He entered federal politics in the 1963 federal election running unsuccessfully as a New Democratic Party candidate in the Toronto riding of Broadview with a third-place finish. He won the seat two years later in the 1965 election and was re-elected in 1968, 1972 and 1974 before retiring from politics.

While an MP, he devoted one day a week meeting constituents at the Woodgreen Community Centre where he would help them with their legal problems.

Jack Layton said of Gilbert: "The work that John did in Parliament was exemplary.

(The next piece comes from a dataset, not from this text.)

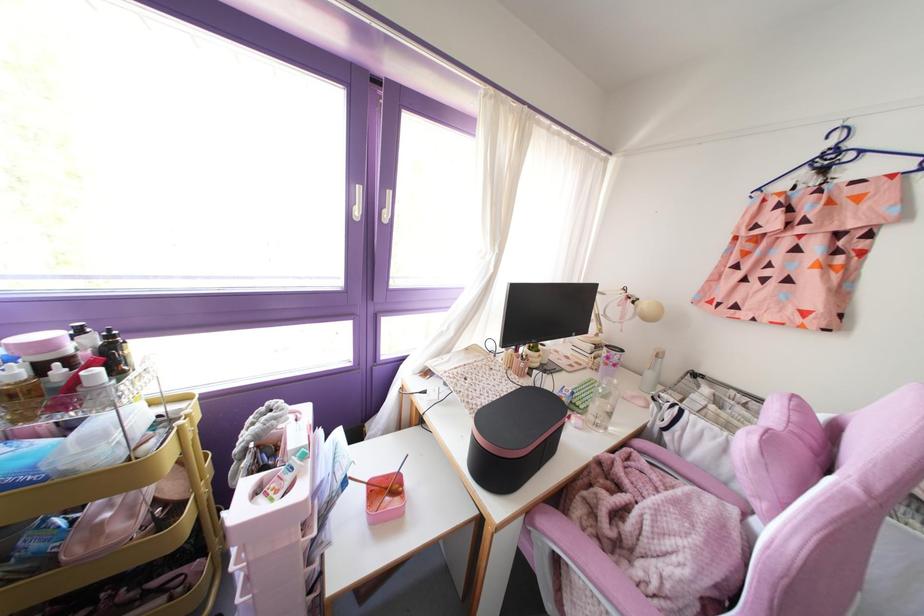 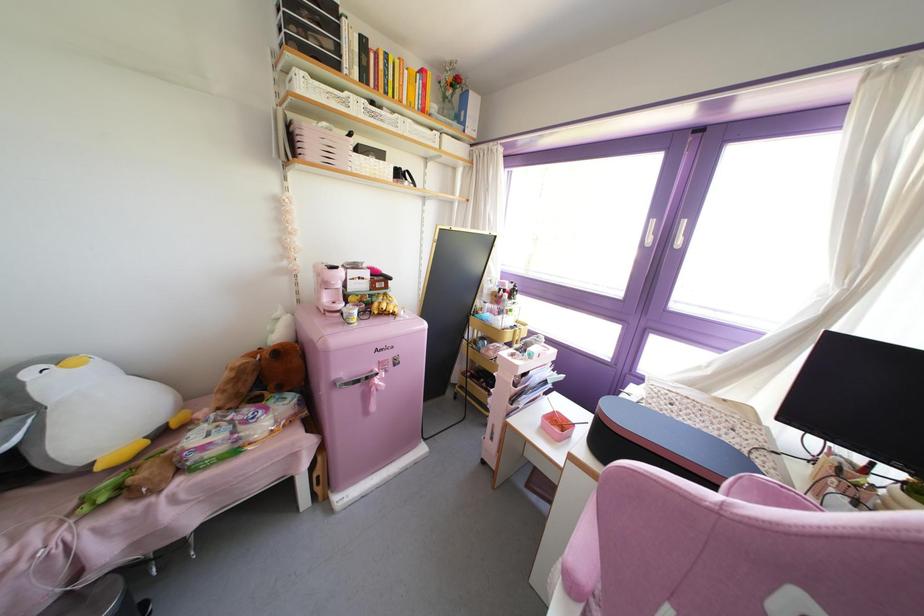 The point at [359,188] is marked in the first image. Where is the corresponding point in the second image?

He, alongside Tommy Douglas and Ed Broadbent, believed that fundamental elements of healthy and prosperous living should not come and go with the precocity of economic times; rather, he believed that the purpose of having a government was to defend the rights and the dignity of people from every social station, and to ensure that nobody had to go without the basic necessities of life."

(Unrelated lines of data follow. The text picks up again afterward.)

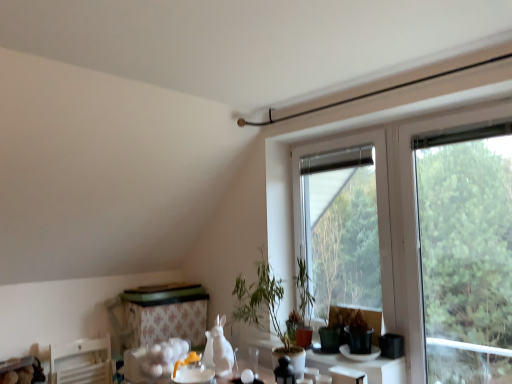 Question: Is the depth of green leafy tree at right less than that of transparent glass vase at lower center?

Choices:
 (A) yes
 (B) no

Answer: (A)

Question: Can you confirm if green leafy tree at right is taller than transparent glass vase at lower center?

Choices:
 (A) no
 (B) yes

Answer: (B)

Question: Can you confirm if green leafy tree at right is positioned to the right of transparent glass vase at lower center?

Choices:
 (A) no
 (B) yes

Answer: (B)

Question: Can we say green leafy tree at right lies outside transparent glass vase at lower center?

Choices:
 (A) yes
 (B) no

Answer: (A)

Question: Is transparent glass vase at lower center completely or partially inside green leafy tree at right?

Choices:
 (A) yes
 (B) no

Answer: (B)

Question: Does green leafy tree at right touch transparent glass vase at lower center?

Choices:
 (A) no
 (B) yes

Answer: (A)

Question: Is there a large distance between green leafy tree at right and transparent glass window at center?

Choices:
 (A) yes
 (B) no

Answer: (B)

Question: Considering the relative positions of green leafy tree at right and transparent glass window at center in the image provided, is green leafy tree at right to the left of transparent glass window at center from the viewer's perspective?

Choices:
 (A) yes
 (B) no

Answer: (B)

Question: Would you say green leafy tree at right is outside transparent glass window at center?

Choices:
 (A) yes
 (B) no

Answer: (A)

Question: Does green leafy tree at right have a smaller size compared to transparent glass window at center?

Choices:
 (A) yes
 (B) no

Answer: (B)

Question: Considering the relative positions of green leafy tree at right and transparent glass window at center in the image provided, is green leafy tree at right in front of transparent glass window at center?

Choices:
 (A) yes
 (B) no

Answer: (A)

Question: Can you see green leafy tree at right touching transparent glass window at center?

Choices:
 (A) no
 (B) yes

Answer: (A)

Question: From a real-world perspective, is green leafy tree at right physically below floral-patterned fabric at lower center?

Choices:
 (A) no
 (B) yes

Answer: (A)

"He was one of the members of Parliament that I most admired in my life," said former NDP leader Ed Broadbent, who served in the House of Commons with Gilbert for several years. Broadbent described Gilbert as a gentle and kind individual; he also said that "there wasn't a tinge of self-righteousness about him" and the MP "was always good in caucus. He knew the national issues and he made his views known."

In 1969, Gilbert criticized the Liberal government of the day, led by Pierre Trudeau, accusing it of lacking the commitment to build affordable housing and instead spending money on an inquiry of the issue to discover what was already known.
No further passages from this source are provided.